Jika negara hendak memberikan sanksi kepada seseorang yang melakukan perkawinan ganda dengan keadaan tertentu, maka seyogyanya berikan hanya berupa pidana denda. Adapun bagi warga sipil dapat dijatuhkan pidana tambahan berupa pencabutan status sebagai pegawai negeri. Sedangkan bagi prajurit TNI, dapat dijatuhkan pidana tambahan berupa pemberhentian dari dinas militer. Hal ini tidak mengubah kedudukannya dalam hal fungsi penegakan ketertiban dalam kehidupan masyarakat.

 

Perkawinan bukanlah kejahatan, namun masih dapat dikategorikan sebagai pelanggaran bila menimbulkan ketidaktertiban dalam kehidupan masyarakat. Jika tidak diatur lebih lanjut, akan dapat menimbulkan ketidakadilan dalam masyarakat yang berdampak menurunnya kesejahteraan dari sebagian masyarakat yang seharusnya mendapatkan keadilan atau perlakuan yang adil dari pihak yang mengemban kewajiban untuk itu.

 

Pada masa lampau, Rasūlullāh Muhammad s.a.w. memiliki istri lebih dari seorang dengan pertimbangan yang arif dan bijaksana yang dapat dipertanggungjawabkan secara agama, karena beliau selalu berada dalam bimbingan Allāh SWT. Namun hal ini tidak semerta-merta bisa diikuti atau diterapkan oleh semua orang. Menurut teori hukum Islam, mengikuti jejak Rasūlullāh s.a.w. adalah sunah, artinya jika diikuti atau dikerjakan akan mendapatkan pahala. Namun hal ini juga tergantung penerapannya di lapangan. Tidak setiap orang mampu mengikuti jejak beliau untuk perihal yang satu ini. Jangan sampai alasannya untuk menjalankan sunah namun malah menjadi melakukan kemunkaran terhadap istri atau keluarganya. Kecenderungan yang terjadi pada masa sekarang ini kurang lebihnya adalah seperti contoh-contoh berikut ini:

 

-         Sebagian laki-laki sekarang ini jika memiliki istri lain, sehingga memiliki istri lebih dari seorang, ada yang hanya mengedepankan nafsu. Ingin memiliki yang lebih cantik, yang lebih muda, yang lebih kaya, dan sebagainya.

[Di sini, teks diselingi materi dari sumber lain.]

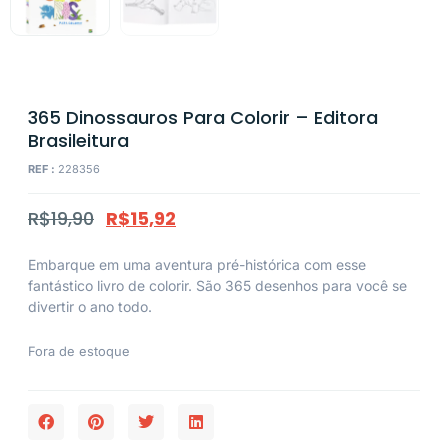
365 Dinossauros Para Colorir – Editora
Brasileitura
REF :
228356
R$
19,90
R$
15,92
Embarque em uma aventura pré-histórica com esse
fantástico livro de colorir. São 365 desenhos para você se
divertir o ano todo.
Fora de estoque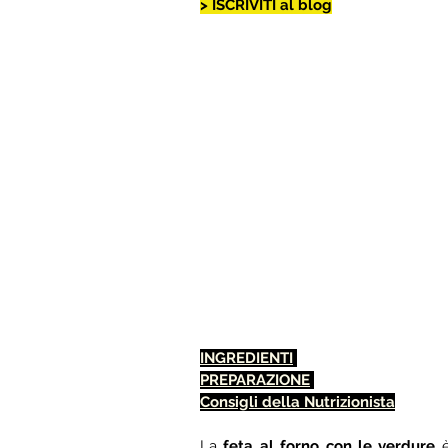
> ISCRIVITI al blog
INGREDIENTI
PREPARAZIONE
Consigli della Nutrizionista
La 
feta al forno con le verdure 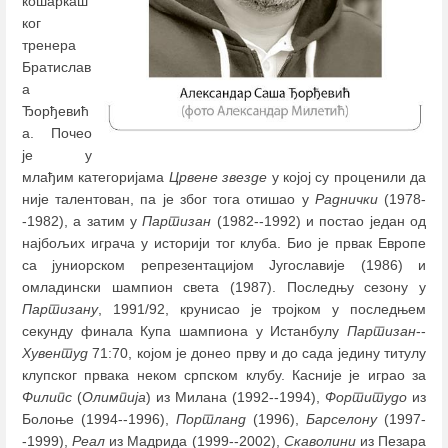
кошаркаш
ког
тренера
Братислав
а
Ђорђевић
а. Почео
је у
млађим категоријама
Црвене звезде
у којој су проценили да
није талентован, па је због тога отишао у
Раднички
(1978-
-1982), а затим у
Партизан
(1982--1992) и постао један од
најбољих играча у историји тог клуба. Био је првак Европе
са јуниорском репрезентацијом Југославије (1986) и
омладински шампион света (1987). Последњу сезону у
Партизану
, 1991/92, крунисао је тројком у последњем
секунду финала Купа шампиона у Истанбулу
Партизан
--
Хувентуд
71:70, којом је донео прву и до сада једину титулу
клупског првака неком српском клубу. Касније је играо за
Филипс
(
Олимпија
) из Милана (1992--1994),
Фортитудо
из
Болоње (1994--1996),
Портланд
(1996),
Барселону
(1997-
-1999),
Реал
из Мадрида (1999--2002),
Скаволини
из Пезара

-         Mungkin ada sebagian laki-laki yang memiliki istri lebih dari seorang karena istri yang lama tidak bisa atau tidak mau diceraikan, sehingga sang suami memberikan syarat agar istri pertama bersedia dimadu/diduakan.

-         Mungkin ada sebagian laki-laki yang pada suatu waktu terjebak dengan suatu keadaan tertentu sehingga harus mempertanggungjawabkan perbuatannya sementara ia tidak bisa menceraikan istrinya.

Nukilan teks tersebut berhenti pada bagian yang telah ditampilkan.